For each bias level, a ‘hit’ rate and ‘false alarm’ rate were obtained. Once false alarm rates varied by less than 20% over five consecutive sessions, at least five responses per bias level were scored and averaged. As the duration over which rats learned the rules of the task varied (between 3 and 9 months), only the last 5 weeks of testing was scored. Thus, all animals were of similar ages, between 9–10 months, at the time of data collection. Recollection and familiarity were determined using analysis of ROC of recognition memory data (Fortin et al, 2004; Robitsek et al, 2008; Sauvage et al, 2008).
Odor dilution test
We investigated whether anesthesia affects rodents’ sense of smell by assessing odor identification in stepwise dilutions of the original scent (0.5 g of scented sand per 100 g of clean, unscented sand), starting with 1 : 105 dilution down to a final dilution of 1 : 109. This allowed us to compare control and anesthetized rats’ ability to identify scents at dilution levels lower than those used in the recognition memory testing. If anesthesia impairs the sense of smell, then anesthetized rats would have lower accuracy of odor identification relative to control rats at the same scent dilutions. Following the dilution series, the scent was reintroduced at the highest dilution associated with normal performance (>80% accuracy). Eight randomly selected rats (five control, three anesthetized) were tested by experimenters blinded to group assignment.
Sample size determination
For the human study, it was determined that a total of 52 patients would be required to detect a difference in means in the spatial recollection index of 0.16 with 80% power at a significance level of 0.05, if the s.d. of the recollection index is 0.20. SAS (version 9.2, SAS, Cary, NC) Proc Power for two sample t-tests based on mean differences was used to calculate the sample size. This effect size was derived from pilot data using six patients and six matched controls. We planned to enroll 28 patients per group to create a small margin of error. SAS (version 9.2, SAS) Proc Power for two sample t-tests based on mean differences was used to calculate the sample size.

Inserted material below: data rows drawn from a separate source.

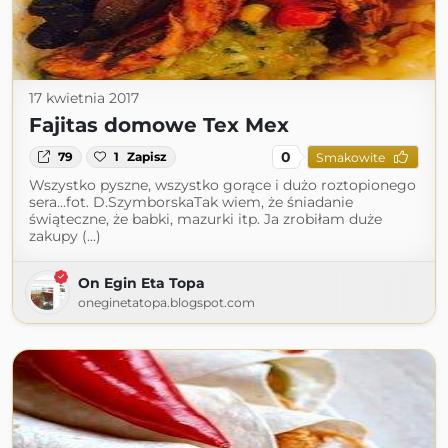
17 kwietnia 2017
Fajitas domowe Tex Mex
0
79
1
Zapisz
Smakowite
Wszystko pyszne, wszystko gorące i dużo roztopionego
sera...fot. D.SzymborskaTak wiem, że śniadanie
świąteczne, że babki, mazurki itp. Ja zrobiłam duże
zakupy (...)
On Egin Eta Topa
oneginetatopa.blogspot.com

In rats, the pilot experiment to determine anesthetic effect size in five animals per group revealed a statistically significant difference in recollection between groups, making sample size calculation redundant. To validate these results, the experiment was repeated twice using similar sample sizes as in the pilot experiment.
Data fulfilling parametric assumptions were expressed as means and 95% confidence intervals of the means. Nonparametric data were expressed as medians and interquartile ranges or medians and ranges (IQ data). Group differences in the primary outcome measures—recollection and familiarity indices—were tested using Student’s t-test in humans and Mann–Whitney U-test in rats (data in the sevoflurane group did not fulfill parametric assumptions because half of all animals had recollection index of zero). Analyses were conducted using SPSS (version 20, IBM, Somers, NY) and Prism 5 for Mac OS X (GraphPad, San Diego, CA). A P-value of 0.05 was considered statistically significant.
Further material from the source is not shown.